Я продолжала ее умолять. Ну пожалуйста, Эльфи. Я тебя очень прошу, перестань плакать, умойся, накрась губы своей новой красной помадой, и пойдем за стол. Мама тихонько постучала в дверь. Девчонки, вы тут? У нас все готово, мы ждем только вас. Эльфи принялась биться головой о стену, и мне стало страшно. Не надо, прошептала я, но она как будто меня и не слышала. Девчонки? – встревожилась мама за дверью. Что у вас происходит? У вас все в порядке? Я сказала, что да, все в порядке, сейчас мы придем. Я схватила Эльфи за шею борцовским захватом. Она попыталась вырваться, но я держала крепко. Мне хотелось, чтобы сестра перестала биться головой о кафель и села с нами за праздничный стол. Хотелось, чтобы ее зеленые глаза лучились счастьем, когда она будет рассказывать уморительные истории – пересыпая рассказ итальянскими или французскими словечками – о большом городе и концертных залах, обо всем изысканном и утонченном. Мне хотелось, чтобы наши младшие двоюродные и троюродные сестренки смотрели на нее с неприкрытой завистью и восхищением. Хотелось, чтобы она обняла меня за плечи у всех на виду. Чтобы она проявила себя во всем блеске своего острого, как бритва, пьянящего «я», а я бы сидела рядом с ней и вбирала в себя излучаемый ею жар, энергию бесстрашного лидера, девушки, легко идущей по жизни, моей старшей сестры.
Я дождалась, когда мама уйдет.
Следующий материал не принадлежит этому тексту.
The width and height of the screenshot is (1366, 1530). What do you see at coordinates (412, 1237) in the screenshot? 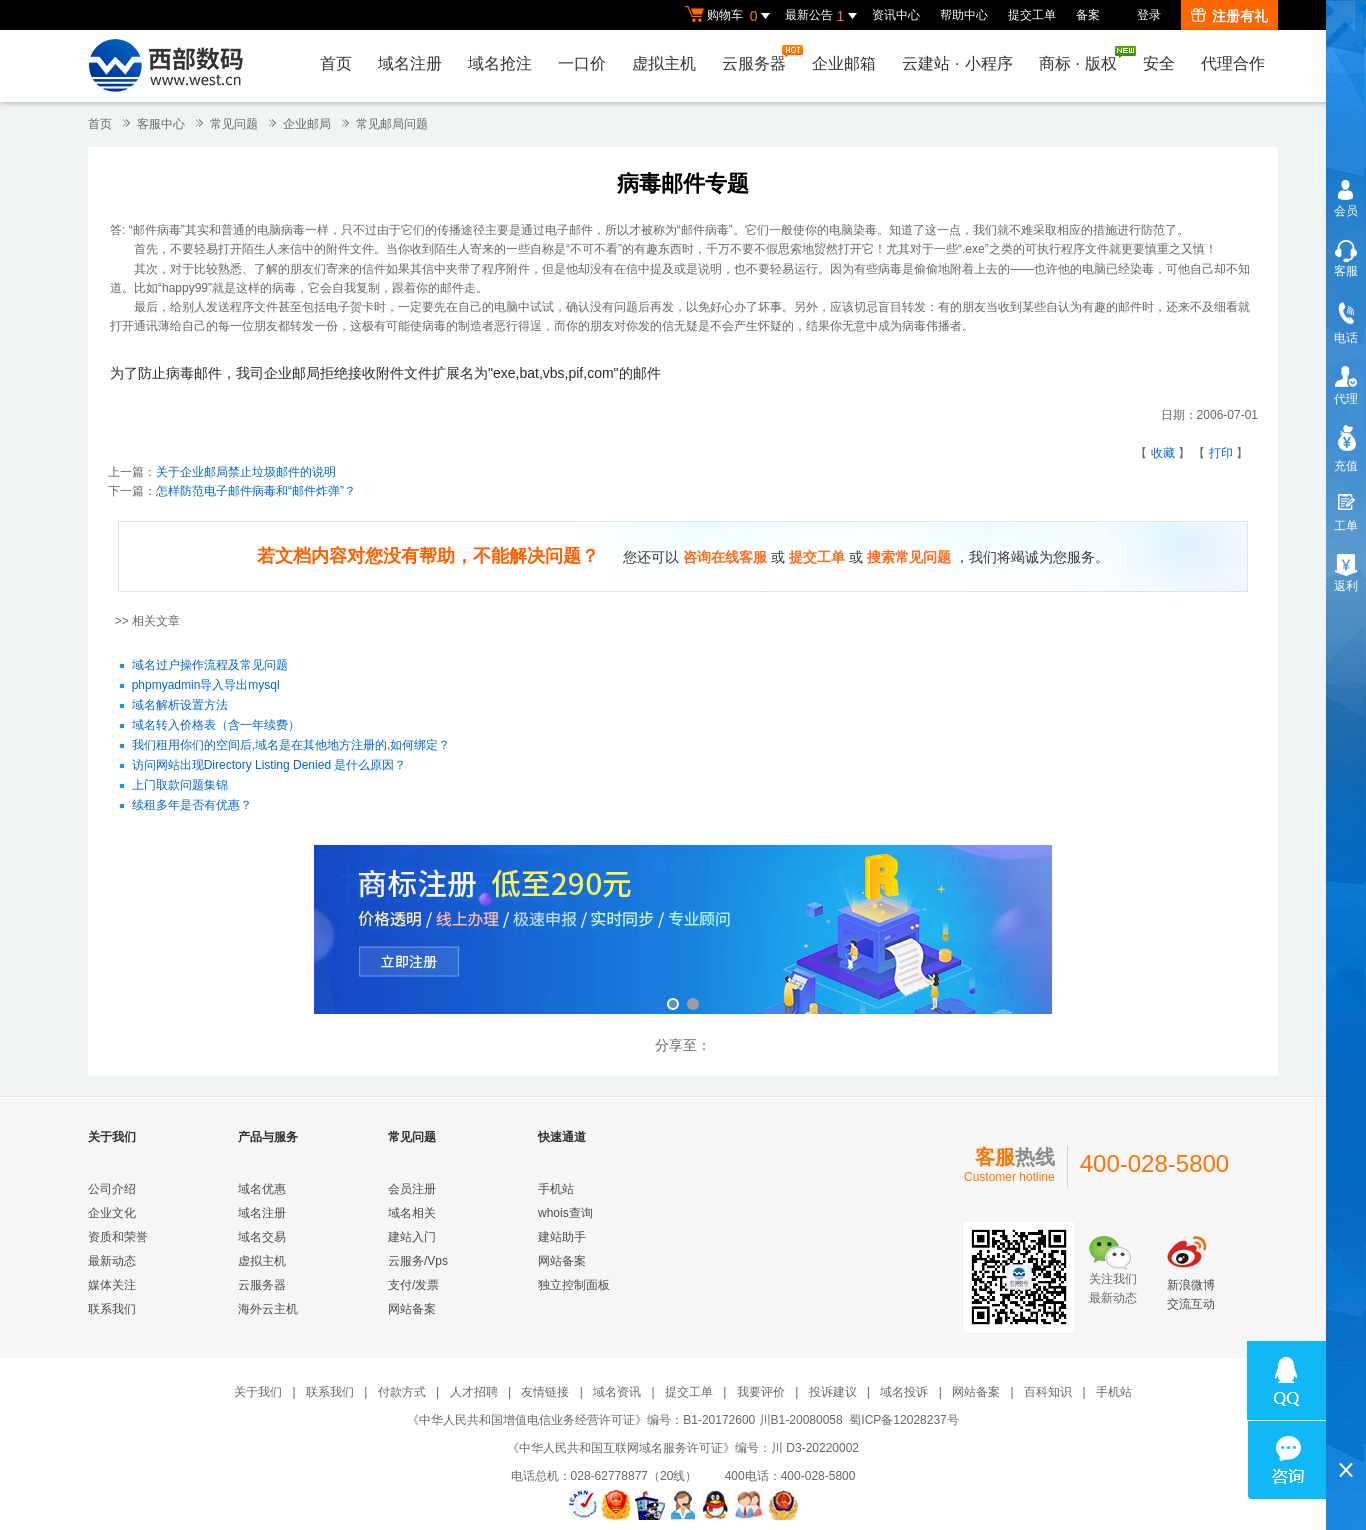 I see `建站入门` at bounding box center [412, 1237].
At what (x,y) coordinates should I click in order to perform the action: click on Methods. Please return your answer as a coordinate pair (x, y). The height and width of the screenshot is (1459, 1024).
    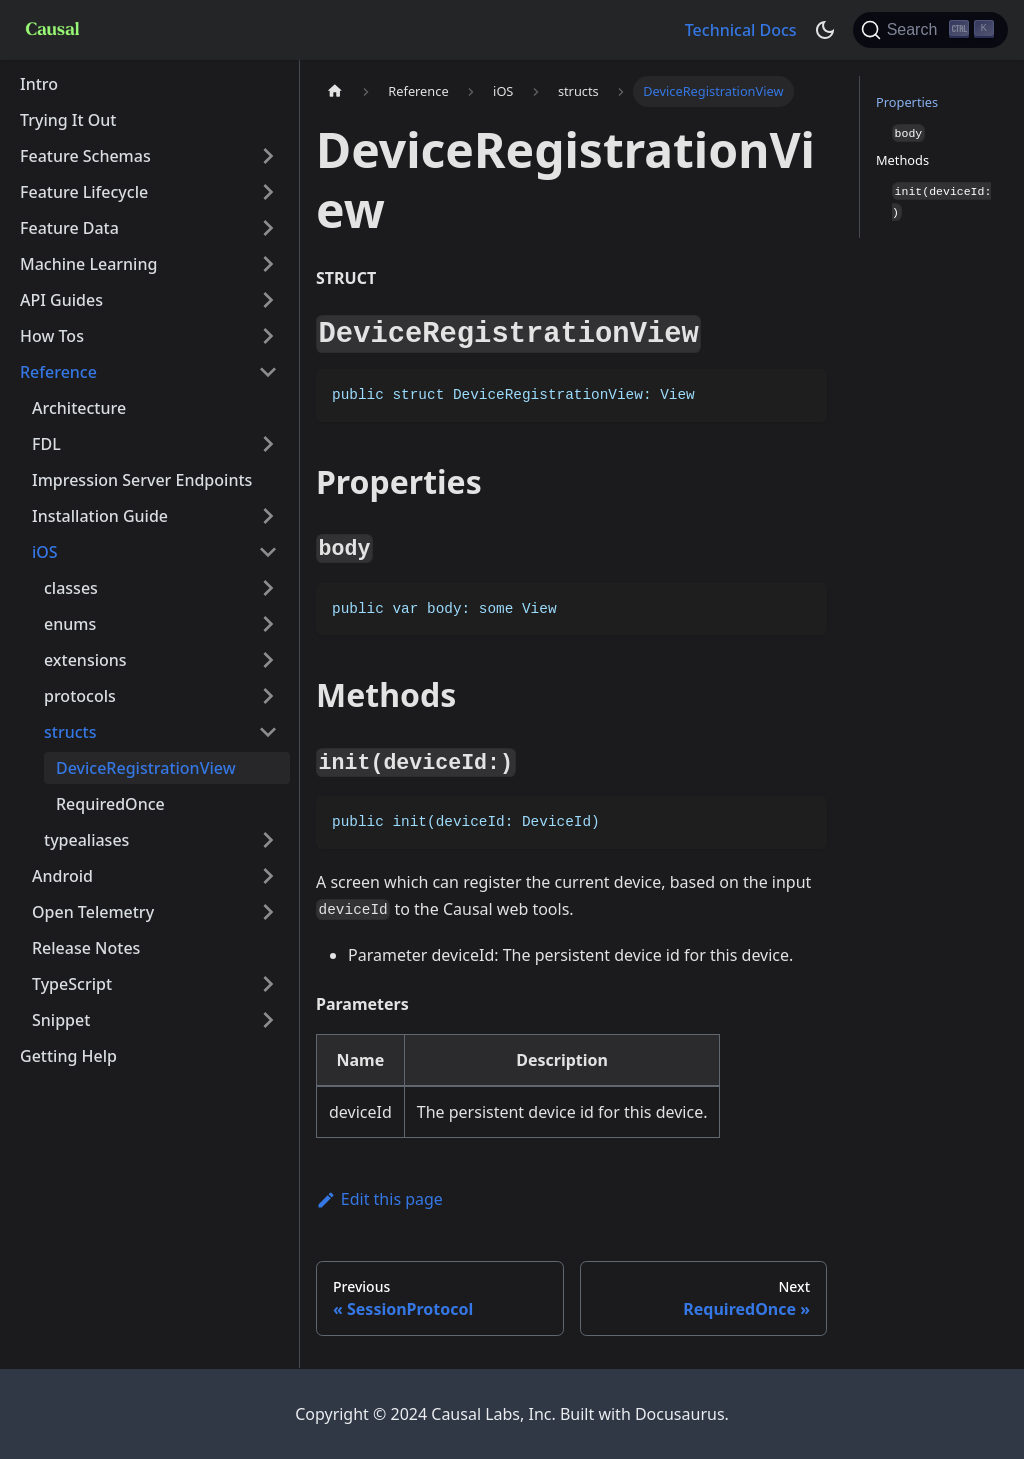     Looking at the image, I should click on (902, 160).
Я по-прежнему держала Эльфи за шею. Она брыкалась и рычала, как зверь. Я сказала, что покончу с собой, если она не выйдет к столу. Она перестала рычать и нахмурилась, глядя на меня так, словно мы были актрисами и выступали на сцене, а я перепутала реплики и испортила все представление.
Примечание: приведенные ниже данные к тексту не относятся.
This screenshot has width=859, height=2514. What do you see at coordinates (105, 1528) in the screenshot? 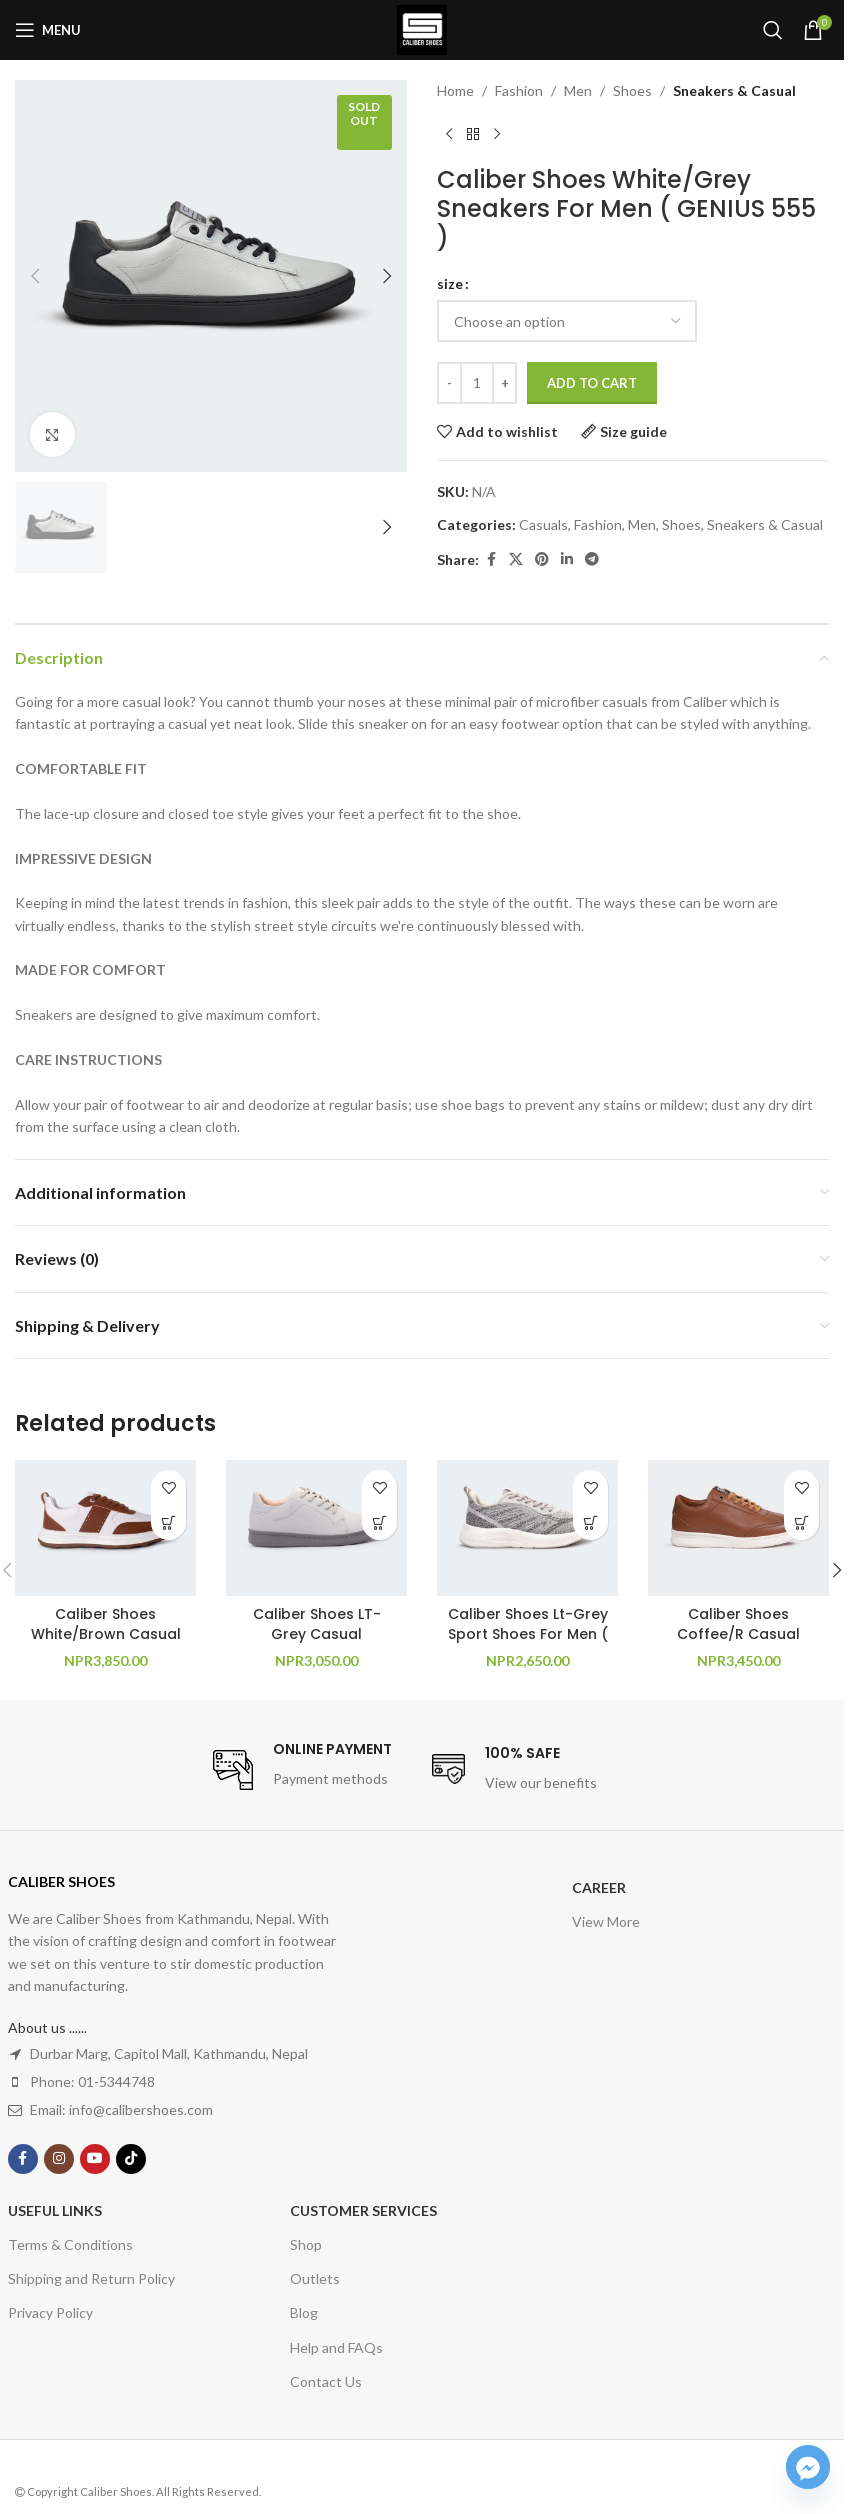 I see `[Caliber Shoes White/Brown Casual Sneakers For Men ( Willow 560 )]` at bounding box center [105, 1528].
Однажды у папы родился план продавать сервировочные салфетки в придорожные рестораны. Он сам придумал дизайн, собрал материал, нарисовал все картинки и заказал печать нескольких тысяч таких салфеток. Это были просветительские салфетки с интересными фактами об истории Канады, которые посетители ресторанов изучали бы за обедом, поглощая не только денверские сэндвичи, но и полезные знания. Факты были представлены в виде коротеньких комиксов, с веселыми шутками и загадками. Предполагалось, что они понравятся и детям, и взрослым. Занимательный элемент очень важен, и все же эти салфетки предназначались не для развлечения, а для просвещения невежественных и безразличных, по мнению папы, сограждан. Что может быть интереснее истории родной страны? – вопрошал он. Ему было больно смотреть, как его соотечественники-канадцы проезжают, не снижая скорости, мимо исторических памятников, не знают законов страны, проваливают тесты на гражданство и путают слова национального гимна на хоккейных матчах. А ведь у нас богатейшая история, говорил он.